Negli anni in cui è stata procuratrice a San Francisco i casi di violenze da parte della polizia sono stati di molto superiori a quelli di altre città californiane di dimensioni simili, ma le inchieste sulla condotta degli agenti sono state molto meno che altrove. L’inclinazione verso la copertura delle forze dell’ordine ha cementato l’immagine della figura d’establishment, fuori fase rispetto alla sensibilità espressa oggi dalle piazze che chiedono giustizia, dalle statue abbattute, dagli ideali dell’abolition democracy di Angela Davis, dove la fine della schiavitù non è che il primo passo verso una più radicale abolizione delle strutture che alimentano il razzismo che innerva la società intera.
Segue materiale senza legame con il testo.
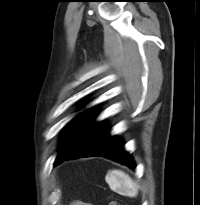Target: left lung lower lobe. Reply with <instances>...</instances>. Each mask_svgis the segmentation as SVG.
<instances>
[{"instance_id": "0a47b994", "label": "left lung lower lobe", "mask_w": 200, "mask_h": 205, "mask_svg": "<svg viewBox=\"0 0 200 205\" xmlns=\"http://www.w3.org/2000/svg\"><path fill=\"white\" fill-rule=\"evenodd\" d=\"M108 132L109 129L103 122L95 124L80 144L61 160V163L68 159L103 156L134 168L133 159L124 151L123 141L115 136H109Z\"/></svg>"}]
</instances>
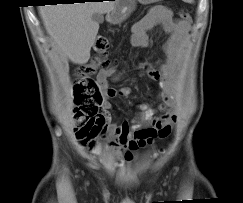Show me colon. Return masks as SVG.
<instances>
[{"instance_id": "colon-1", "label": "colon", "mask_w": 243, "mask_h": 203, "mask_svg": "<svg viewBox=\"0 0 243 203\" xmlns=\"http://www.w3.org/2000/svg\"><path fill=\"white\" fill-rule=\"evenodd\" d=\"M180 18L190 22L191 16L186 11H180ZM110 44L105 37H99L94 44L93 59L79 67L74 82L76 108L74 117L76 120V134L81 143L90 141L91 130L95 116L98 113V104L103 99L98 83L92 78L97 70H105L111 67V61L107 58Z\"/></svg>"}]
</instances>
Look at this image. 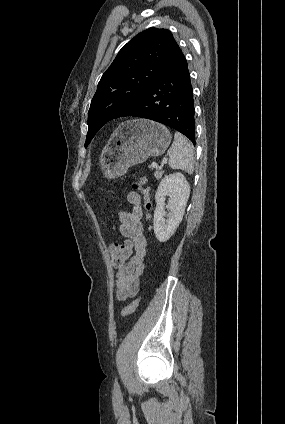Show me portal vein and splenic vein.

La carriera stessa di Harris è in tensione con la tesi, resa celebre da Michelle Alexander nel libro The New Jim Crow, secondo cui la nuova segregazione si esprime attraverso quel sistema di giustizia penale che la nuova vicepresidente si è prodigata per difendere. L’ultimo libro di Harris, The Truths We Hold, riprende il titolo dalla Dichiarazione d’indipendenza, il cui principale autore, Thomas Jefferson, è bersagliato in effigie dai manifestanti che vorrebbero sradicare la vecchia slavocracy americana per sostituirla con una nuova narrazione purificata all’insegna della giustizia sociale.
Nella storia presentata dai progressisti, rigidamente divisa in due sponde, Harris siede dalla parte delle forze dell’ordine e dei Padri fondatori, cosa che la rende temporaneamente accettabile soltanto in nome della sconfitta dell’avversario. Poi i democratici torneranno tranquillamente a litigare.